In minutes, we had our guitars and amps plugged into outdoor electrical sockets. We tuned together, and Jerry started to fingerpick some freaky chord. I kicked in with a flatpick – “Country is jazz on the bridge pickup.”

I spotted an opening and segued into “Power in the Blood.” We must have jammed for over half an hour, country Gospel and jazz standards, and we were drawing a crowd who hooted and clapped for every solo.

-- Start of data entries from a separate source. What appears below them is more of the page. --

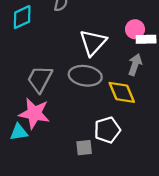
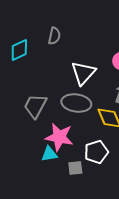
pink star: (34, 113) -> (59, 137), moved
cyan triangle: (19, 132) -> (49, 154), moved

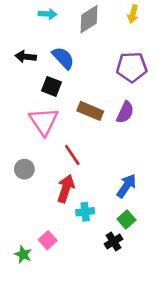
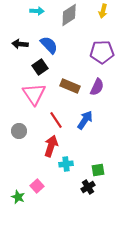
black square: (52, 86) -> (40, 67), turned 35
blue arrow: (126, 186) -> (85, 120), moved
green square: (126, 220) -> (98, 170), turned 32

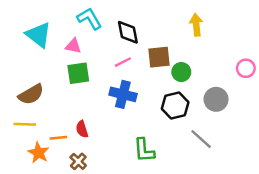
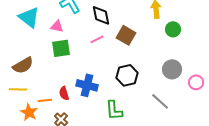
brown square: (159, 57) -> (126, 35), turned 36
pink circle: (246, 68) -> (196, 82), moved
green circle: (181, 72) -> (173, 29), moved
blue cross: (123, 94) -> (87, 85), moved
black hexagon: (175, 106) -> (127, 75), moved

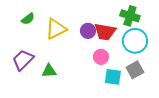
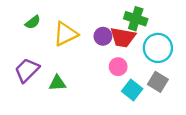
green cross: (130, 16) -> (136, 19), moved
gray square: (135, 70) -> (158, 82), turned -30
cyan square: (113, 77) -> (132, 90), turned 30

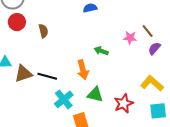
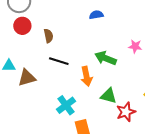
green arrow: (101, 51) -> (106, 58), size x1.5
black line: (47, 76) -> (59, 61), moved
green triangle: (95, 95) -> (108, 96), moved

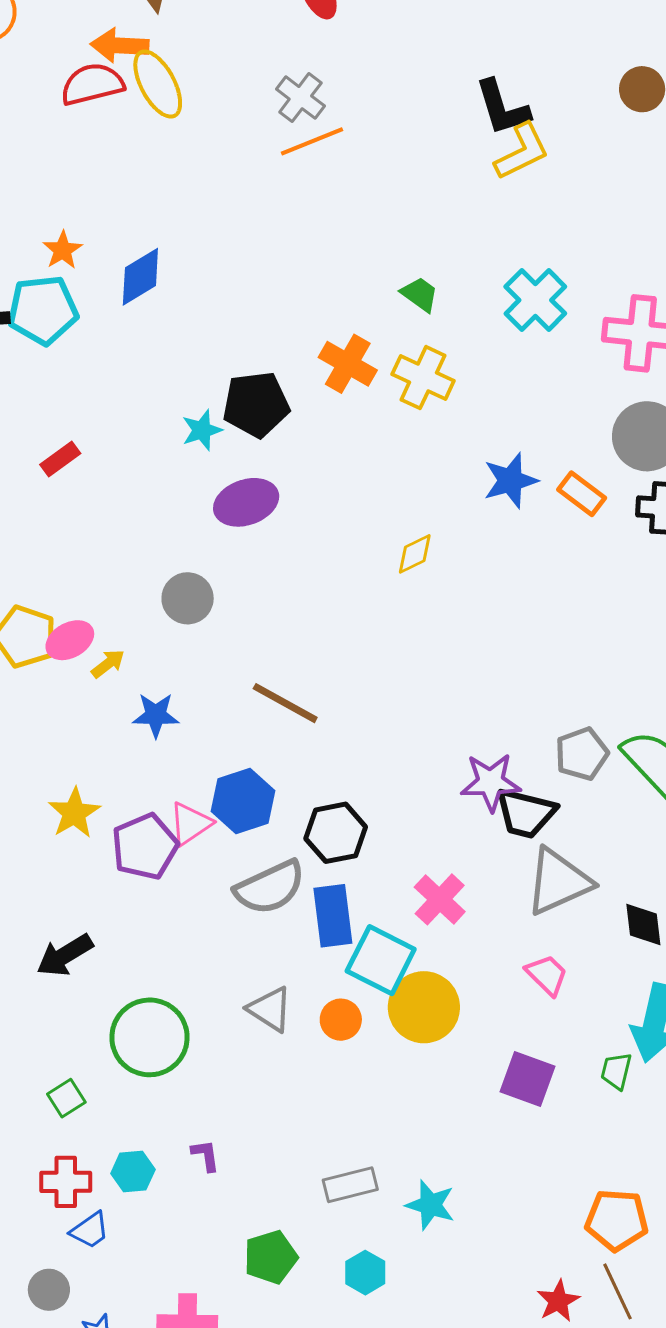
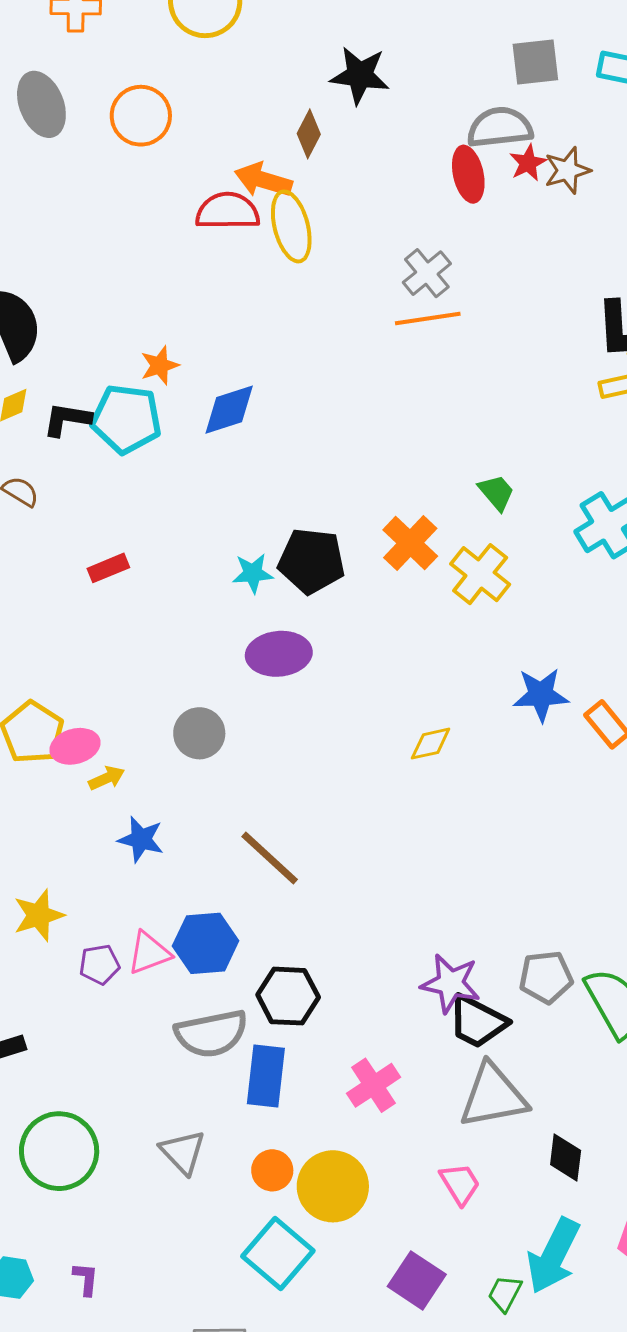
purple pentagon: (145, 846) -> (99, 964), size x0.6
cyan square: (381, 960) -> (278, 1254), moved
orange circle: (341, 1020) -> (272, 1170), moved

“I can’t believe this!” Jerry said when we finally took a break. “All these years, I thought we had nothing in common – we just weren’t using the right language!”

“You’ve got work for now, but like I say, you’re welcome up here during term breaks, or when you can’t handle your professor gig . . .”

“I’m not quitting until I have to,” Jerry cautioned. “And I won’t let the guys down for the festival Down South if I can help it.”

“Accepted and understood. But whenever you have time, as long as you can make it up here, Jenny and I will make you as much of a home as we can. The kids are off doing their stuff, so we have the room. Ve can mek boo-tiful moo-sick together! And you never know what the Lord can do.”

“An hour ago, I would have snickered, but this session we just had tells me that things I would never imagine can actually happen.”

A ferry whistle hooted in the grey distance. “Better get in the lineup quick, unless you want to stay for the last boat, after supper!”

Jerry looked hesitant, then resolute. “No, I need to process this, and I’ve got marking to do, back at the U. Like I say, my return reservation is for this boat. But you’ve given me a glimpse of hope for things I would have thought impossible, and I will be back.” He quickly packed his axe and amp back in his car, and they whirred off to the line awaiting the approaching ferry, by now easing into its berth.